#### [Records provided]
+-------+

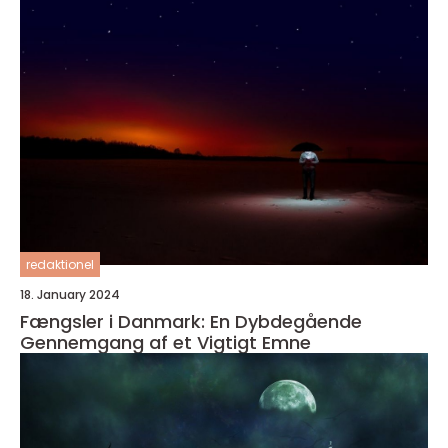
redaktionel
18. January 2024
Fængsler i Danmark: En Dybdegående
Gennemgang af et Vigtigt Emne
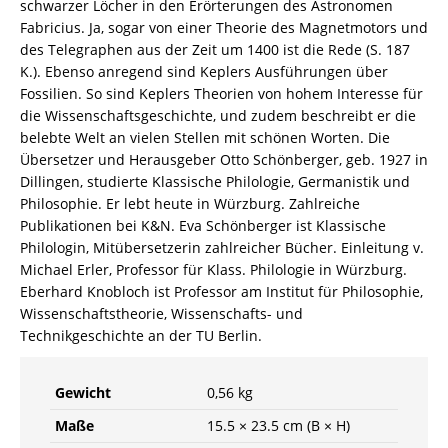
schwarzer Löcher in den Erörterungen des Astronomen
Fabricius. Ja, sogar von einer Theorie des Magnetmotors und
des Telegraphen aus der Zeit um 1400 ist die Rede (S. 187
K.). Ebenso anregend sind Keplers Ausführungen über
Fossilien. So sind Keplers Theorien von hohem Interesse für
die Wissenschaftsgeschichte, und zudem beschreibt er die
belebte Welt an vielen Stellen mit schönen Worten. Die
Übersetzer und Herausgeber Otto Schönberger, geb. 1927 in
Dillingen, studierte Klassische Philologie, Germanistik und
Philosophie. Er lebt heute in Würzburg. Zahlreiche
Publikationen bei K&N. Eva Schönberger ist Klassische
Philologin, Mitübersetzerin zahlreicher Bücher. Einleitung v.
Michael Erler, Professor für Klass. Philologie in Würzburg.
Eberhard Knobloch ist Professor am Institut für Philosophie,
Wissenschaftstheorie, Wissenschafts- und
Technikgeschichte an der TU Berlin.
Gewicht
0,56 kg
Maße
15.5 × 23.5 cm (B × H)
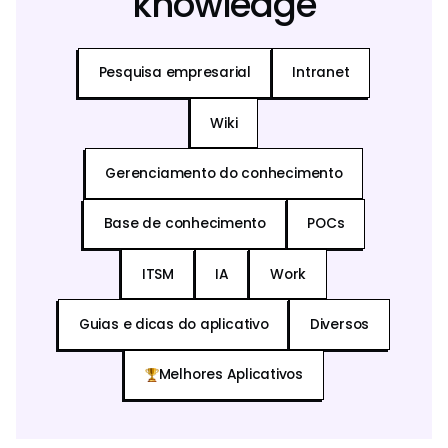
knowledge
Pesquisa empresarial
Intranet
Wiki
Gerenciamento do conhecimento
Base de conhecimento
POCs
ITSM
IA
Work
Guias e dicas do aplicativo
Diversos
Melhores Aplicativos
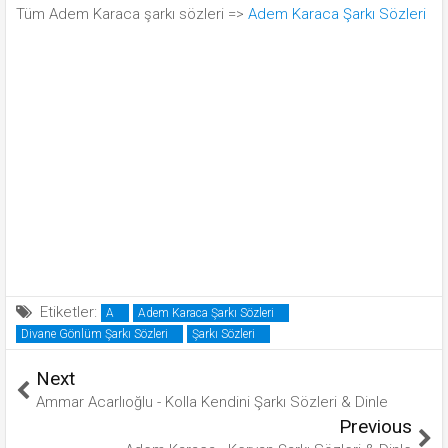
Tüm Adem Karaca şarkı sözleri =>
Adem Karaca Şarkı Sözleri
Etiketler:
A
Adem Karaca Şarkı Sözleri
Divane Gönlüm Şarkı Sözleri
Şarkı Sözleri
Next
Ammar Acarlıoğlu - Kolla Kendini Şarkı Sözleri & Dinle
Previous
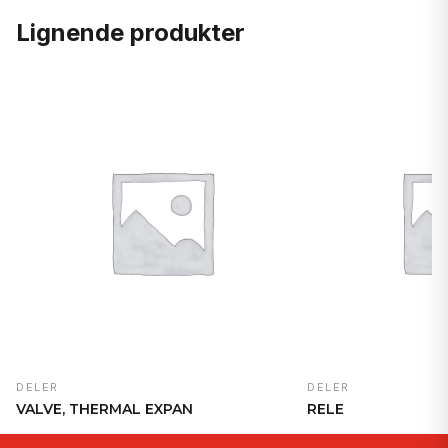
Lignende produkter
DELER
DELER
VALVE, THERMAL EXPAN
RELE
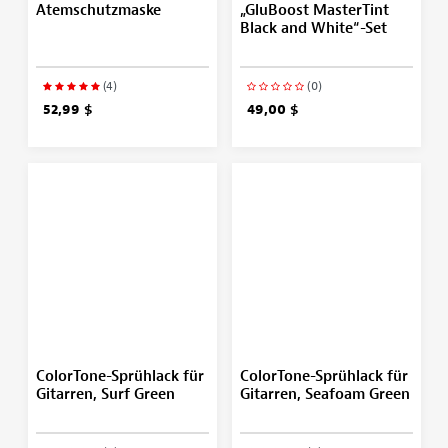
Atemschutzmaske
„GluBoost MasterTint
Black and White“-Set
(4)
(0)
52,99 $
49,00 $
ColorTone-Sprühlack für
ColorTone-Sprühlack für
Gitarren, Surf Green
Gitarren, Seafoam Green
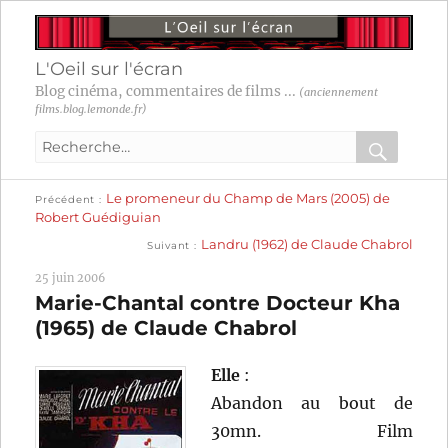
L'Oeil sur l'écran
Blog cinéma, commentaires de films ...
(anciennement
films.blog.lemonde.fr)
Recherche
pour
RECHER
OK
Publication
Navigation
Le promeneur du Champ de Mars (2005) de
:
Précédent
précédente :
Robert Guédiguian
Publication
de
Landru (1962) de Claude Chabrol
Suivant
suivante :
l’article
25 juin 2006
Marie-Chantal contre Docteur Kha
(1965) de Claude Chabrol
Elle
:
Abandon au bout de
30mn. Film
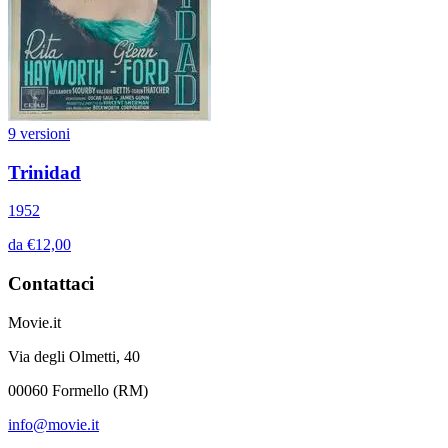
9 versioni
Trinidad
1952
da €12,00
Contattaci
Movie.it
Via degli Olmetti, 40
00060 Formello (RM)
info@movie.it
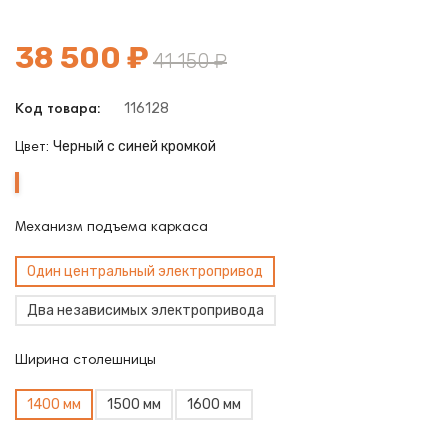
38 500 ₽
41 150 ₽
116128
Код товара:
Черный с синей кромкой
Цвет:
Черный
с
синей
Механизм подъема каркаса
кромкой
Один центральный электропривод
Два независимых электропривода
Ширина столешницы
1400 мм
1500 мм
1600 мм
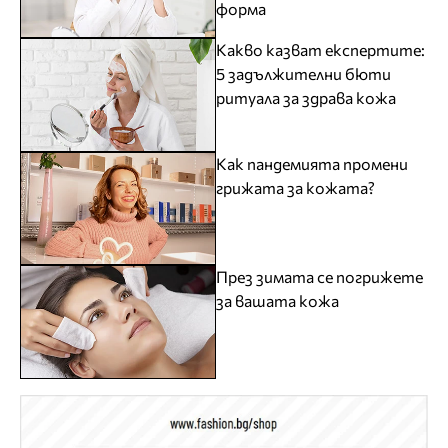
форма
Какво казват експертите:
5 задължителни бюти
ритуала за здрава кожа
Как пандемията промени
грижата за кожата?
През зимата се погрижете
за вашата кожа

+-------+

#### [About this task]
Pull out each line of the records holding the string "Schönberger".

#### [Response area]
Übersetzer und Herausgeber Otto Schönberger, geb. 1927 in
Publikationen bei K&N. Eva Schönberger ist Klassische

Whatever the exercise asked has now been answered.